If . . . sunshine finally puts an end to the rains that have been lashing the upper Midwest and swelling the rivers for the past three months, in amounts often difficult to believe (an inch in only six minutes last week at Papillion, Nebraska). Otherwise the crest could be even higher than predicted; continued rain caused forecasts of the expected maximum height at St. Louis to be raised a full foot within two days late last week. On Saturday, thunderstorms dropped an additional 5 in. of rain on central Iowa. A dangerous second crest could chase the big one down the Mississippi, and secondary rivers could burst their banks in areas so far spared. That happened last Thursday night in Fargo, North Dakota. The Red River, engorged by a daylong deluge, rose 4 ft. in six hours, rampaging into town and causing sewage to back up into homes and Dakota Hospital.

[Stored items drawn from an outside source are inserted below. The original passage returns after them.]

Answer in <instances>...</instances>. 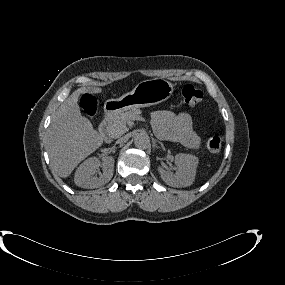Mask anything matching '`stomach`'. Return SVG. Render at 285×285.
Segmentation results:
<instances>
[{"mask_svg": "<svg viewBox=\"0 0 285 285\" xmlns=\"http://www.w3.org/2000/svg\"><path fill=\"white\" fill-rule=\"evenodd\" d=\"M172 83L162 78L145 80L136 85L129 93L104 103L106 114L116 116L124 111L148 107L166 101L173 94Z\"/></svg>", "mask_w": 285, "mask_h": 285, "instance_id": "0dacf381", "label": "stomach"}]
</instances>
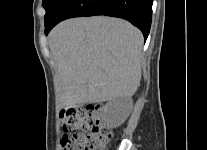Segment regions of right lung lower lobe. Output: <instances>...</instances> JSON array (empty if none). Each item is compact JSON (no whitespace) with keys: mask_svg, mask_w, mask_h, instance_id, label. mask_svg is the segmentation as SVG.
Instances as JSON below:
<instances>
[{"mask_svg":"<svg viewBox=\"0 0 207 150\" xmlns=\"http://www.w3.org/2000/svg\"><path fill=\"white\" fill-rule=\"evenodd\" d=\"M153 0H65L54 17L45 23V34L60 21L78 16L106 15L128 20L146 40L152 20Z\"/></svg>","mask_w":207,"mask_h":150,"instance_id":"obj_1","label":"right lung lower lobe"}]
</instances>
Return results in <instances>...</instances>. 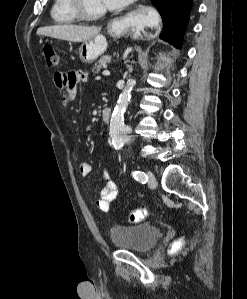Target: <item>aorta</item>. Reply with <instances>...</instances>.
I'll return each mask as SVG.
<instances>
[{
  "mask_svg": "<svg viewBox=\"0 0 247 299\" xmlns=\"http://www.w3.org/2000/svg\"><path fill=\"white\" fill-rule=\"evenodd\" d=\"M135 84L136 82L133 79L127 81L126 87L120 94L111 116L109 134L112 138V144L116 149L121 148L130 139L131 130L124 123V114L129 105L132 89Z\"/></svg>",
  "mask_w": 247,
  "mask_h": 299,
  "instance_id": "obj_1",
  "label": "aorta"
}]
</instances>
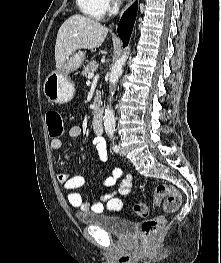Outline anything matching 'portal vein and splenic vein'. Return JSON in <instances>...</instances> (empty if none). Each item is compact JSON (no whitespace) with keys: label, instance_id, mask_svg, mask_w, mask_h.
<instances>
[{"label":"portal vein and splenic vein","instance_id":"18ae733b","mask_svg":"<svg viewBox=\"0 0 221 263\" xmlns=\"http://www.w3.org/2000/svg\"><path fill=\"white\" fill-rule=\"evenodd\" d=\"M94 77V73H90L89 75H88V79H92Z\"/></svg>","mask_w":221,"mask_h":263}]
</instances>
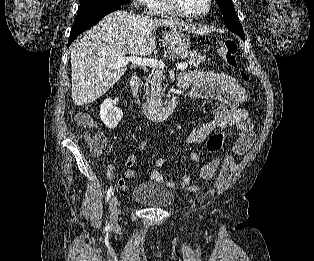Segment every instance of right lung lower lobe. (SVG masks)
I'll return each mask as SVG.
<instances>
[{
	"instance_id": "1",
	"label": "right lung lower lobe",
	"mask_w": 314,
	"mask_h": 261,
	"mask_svg": "<svg viewBox=\"0 0 314 261\" xmlns=\"http://www.w3.org/2000/svg\"><path fill=\"white\" fill-rule=\"evenodd\" d=\"M119 9H121L120 5H112V6L97 10L96 12L88 14L84 17L76 18L73 23V27H72L70 37L68 40V47L74 41V39L77 36H79L82 32L86 31L87 29L95 25L107 14L113 11L119 10Z\"/></svg>"
}]
</instances>
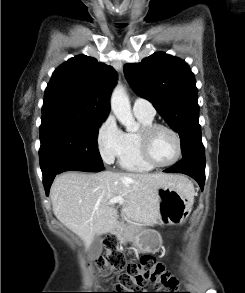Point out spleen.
Listing matches in <instances>:
<instances>
[{
  "label": "spleen",
  "mask_w": 245,
  "mask_h": 293,
  "mask_svg": "<svg viewBox=\"0 0 245 293\" xmlns=\"http://www.w3.org/2000/svg\"><path fill=\"white\" fill-rule=\"evenodd\" d=\"M189 186H190L192 192L194 193V188H193V186H192V184L190 182H189Z\"/></svg>",
  "instance_id": "1"
}]
</instances>
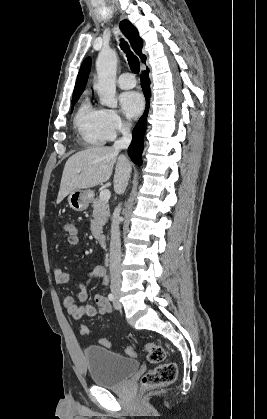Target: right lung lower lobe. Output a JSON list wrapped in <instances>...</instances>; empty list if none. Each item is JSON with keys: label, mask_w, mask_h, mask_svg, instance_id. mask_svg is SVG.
Returning a JSON list of instances; mask_svg holds the SVG:
<instances>
[{"label": "right lung lower lobe", "mask_w": 267, "mask_h": 419, "mask_svg": "<svg viewBox=\"0 0 267 419\" xmlns=\"http://www.w3.org/2000/svg\"><path fill=\"white\" fill-rule=\"evenodd\" d=\"M149 70L148 68L142 73L141 75V87L143 89L145 98H146V108L143 113V115L140 117L139 121L135 125L133 131H132V143L128 148V153L131 158V160L137 164H142V151H143V143H144V133L147 126V114L149 110V104H150V79L148 77Z\"/></svg>", "instance_id": "1"}]
</instances>
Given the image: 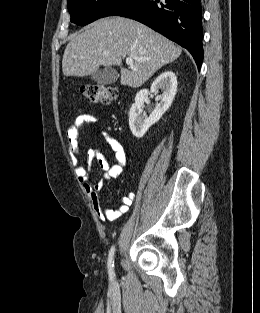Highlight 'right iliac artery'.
Masks as SVG:
<instances>
[{
    "instance_id": "right-iliac-artery-1",
    "label": "right iliac artery",
    "mask_w": 260,
    "mask_h": 313,
    "mask_svg": "<svg viewBox=\"0 0 260 313\" xmlns=\"http://www.w3.org/2000/svg\"><path fill=\"white\" fill-rule=\"evenodd\" d=\"M114 252H115V246H112L109 252L108 256V274L109 278L111 280L114 279L115 273H114Z\"/></svg>"
}]
</instances>
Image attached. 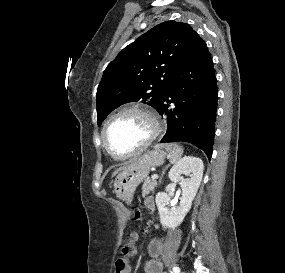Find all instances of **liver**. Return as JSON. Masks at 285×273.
<instances>
[{
    "label": "liver",
    "instance_id": "obj_1",
    "mask_svg": "<svg viewBox=\"0 0 285 273\" xmlns=\"http://www.w3.org/2000/svg\"><path fill=\"white\" fill-rule=\"evenodd\" d=\"M126 166H123V167H120L118 169H116L113 174H112V177H114L119 171H121L122 169H124Z\"/></svg>",
    "mask_w": 285,
    "mask_h": 273
}]
</instances>
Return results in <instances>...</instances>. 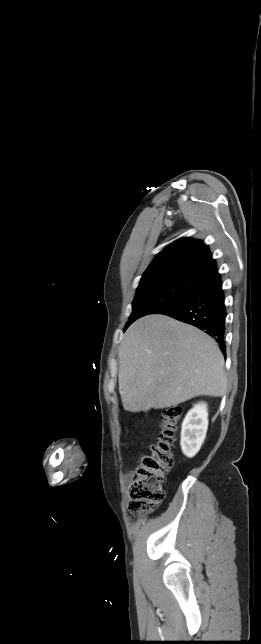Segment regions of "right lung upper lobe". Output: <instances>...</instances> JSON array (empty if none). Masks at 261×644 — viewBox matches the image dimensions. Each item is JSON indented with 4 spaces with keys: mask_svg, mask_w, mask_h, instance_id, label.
<instances>
[{
    "mask_svg": "<svg viewBox=\"0 0 261 644\" xmlns=\"http://www.w3.org/2000/svg\"><path fill=\"white\" fill-rule=\"evenodd\" d=\"M217 271L215 260L201 240L179 239L161 251L144 272L140 285L182 278L200 282Z\"/></svg>",
    "mask_w": 261,
    "mask_h": 644,
    "instance_id": "obj_1",
    "label": "right lung upper lobe"
}]
</instances>
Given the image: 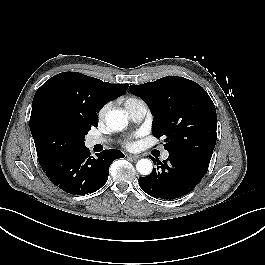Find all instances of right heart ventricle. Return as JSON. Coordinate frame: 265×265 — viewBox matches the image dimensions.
<instances>
[{
  "label": "right heart ventricle",
  "instance_id": "e07e8e85",
  "mask_svg": "<svg viewBox=\"0 0 265 265\" xmlns=\"http://www.w3.org/2000/svg\"><path fill=\"white\" fill-rule=\"evenodd\" d=\"M143 101L137 97H128L125 100V107L128 110L129 108H131L132 106L138 104V103H142Z\"/></svg>",
  "mask_w": 265,
  "mask_h": 265
}]
</instances>
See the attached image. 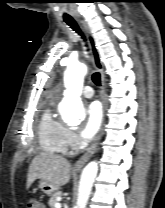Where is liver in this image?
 Returning <instances> with one entry per match:
<instances>
[{
  "label": "liver",
  "mask_w": 165,
  "mask_h": 208,
  "mask_svg": "<svg viewBox=\"0 0 165 208\" xmlns=\"http://www.w3.org/2000/svg\"><path fill=\"white\" fill-rule=\"evenodd\" d=\"M70 162L60 155L40 153L32 160L28 176L27 188L36 179L44 180L57 188L66 185L70 180Z\"/></svg>",
  "instance_id": "liver-1"
}]
</instances>
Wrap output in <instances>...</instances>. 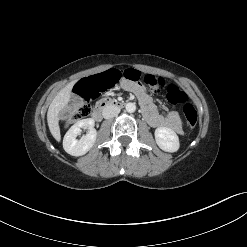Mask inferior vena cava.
<instances>
[{"instance_id": "1", "label": "inferior vena cava", "mask_w": 247, "mask_h": 247, "mask_svg": "<svg viewBox=\"0 0 247 247\" xmlns=\"http://www.w3.org/2000/svg\"><path fill=\"white\" fill-rule=\"evenodd\" d=\"M119 112H120L119 107L112 105V104H108L104 106L102 110V115L105 119H110V118L117 116Z\"/></svg>"}]
</instances>
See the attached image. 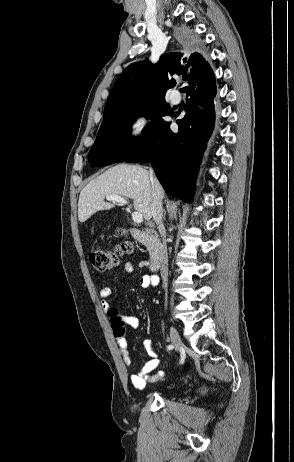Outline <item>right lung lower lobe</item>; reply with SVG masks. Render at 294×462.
<instances>
[{"label": "right lung lower lobe", "instance_id": "98d812e1", "mask_svg": "<svg viewBox=\"0 0 294 462\" xmlns=\"http://www.w3.org/2000/svg\"><path fill=\"white\" fill-rule=\"evenodd\" d=\"M184 92L191 98L185 107L184 118L177 121L179 131L172 132L169 123L163 122L158 130L124 161L152 162L155 174L165 191L190 202L205 144L214 127V73L191 85Z\"/></svg>", "mask_w": 294, "mask_h": 462}]
</instances>
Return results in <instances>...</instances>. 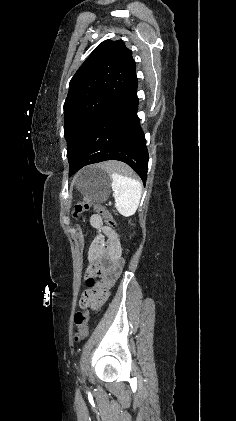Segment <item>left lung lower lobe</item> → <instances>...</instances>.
I'll list each match as a JSON object with an SVG mask.
<instances>
[{
    "label": "left lung lower lobe",
    "instance_id": "obj_1",
    "mask_svg": "<svg viewBox=\"0 0 236 421\" xmlns=\"http://www.w3.org/2000/svg\"><path fill=\"white\" fill-rule=\"evenodd\" d=\"M137 86L134 69L123 91L101 115L88 135L78 160L70 165V176L88 164L120 160L134 169L145 184L148 150L137 115Z\"/></svg>",
    "mask_w": 236,
    "mask_h": 421
}]
</instances>
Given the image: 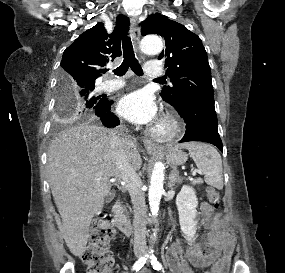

Another if: more levees, soaked and pounded by rushing waters for weeks, could give way as the crest approaches or even after it passes. Early last Friday morning the Missouri River poured over the top of a railroad embankment being used as a levee in St. Charles County, Missouri, northwest of St. Louis. Its waters mingled with those swirling south from the Mississippi 20 miles sooner than usual, forcing several hundred people to join the 7,000 who had already evacuated. Then, Friday night, the Mississippi broke though a sand levee at West Quincy, Missouri, forcing closing of the Bayview Bridge about a quarter-mile away -- the last span that was open over a 200-mile stretch of the river where it flows between Missouri and Illinois. The bridge will be closed for weeks, whatever happens, an indication that worse may yet come before the worst is over.
But . . . even with few or no additions, the Great Flood of '93 is already one of the all-time monsters. It might go down as the worst of all in the U.S. by many measures: height of flood crest, area inundated (close to 17,000 sq. mi., vs. 12,700 in the awesome flood of 1937 along many of the same rivers) and property damage. Government estimates skyrocketed in little more than a week from $500 million to as much as $8 billion, and the final tally might be higher still.